I can’t wait for fresh tomatoes. I wanted to make a main entree salad for dinner and came across a tasty sounding recipe at Epicurious. I found some fairly priced organic cherry tomatoes at the grocery store, but when I got home, they had definitely been picked green. Not too tasty.

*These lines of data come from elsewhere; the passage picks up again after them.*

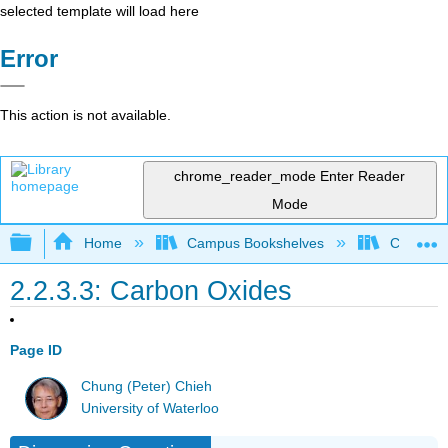
selected template will load here
Error
This action is not available.
chrome_reader_mode
Enter Reader
Mode
Expand/collapse global hierarchy
Home
Campus Bookshelves
Coastlin
2.2.3.3: Carbon Oxides
Page ID
Chung (Peter) Chieh
University of Waterloo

Toss them in this salad though and you won’t notice. (Not at least too much.)
This salad comes together quickly, especially if using a purchased rotisserie chicken.
Mediterranean Chicken Salad with Farro
based on Mediterranean Chicken Salad
1 c. farro
6 oz. extra virgin olive oil
2 1/2 oz. red wine vinegar
2 T. chopped fresh basil
1 T. fresh lemon juice
1 T. Dijon mustard
3 c. diced cooked chicken (from one 3-pound purchased cooked chicken)
1 c. halved cherry tomatoes (about 10 ounces)
1 (7.5 oz.) jar marinated artichoke hearts, drained
1 cucumber, peeled and diced
1/2 c. coarsely chopped pitted Kalamata olives
1 1/2 T. drained capers
Cook farro according to directions. Cool.
Combine oil, vinegar, basil, lemon juice, and mustard in a blender. Pulse to blend. Measure out 1/4 cup of the dressing and toss with the diced chicken. Reserve remainder of the dressing.
Toss cooled farro with the chicken. Stir in remaining dressing and toss to coat. Add tomatoes, artichoke hearts, cucumber, olives, and capers. Season salad to taste with salt and pepper and serve.
The original recipe called for orzo, but I swapped in the farro instead and added the cukes. I think that makes it healthier, right? The original recipe also called for tarragon instead of basil and also included dried currants to the mix. Check it out here if you would like.
This would be so much better with garden fresh tomatoes and cucumbers.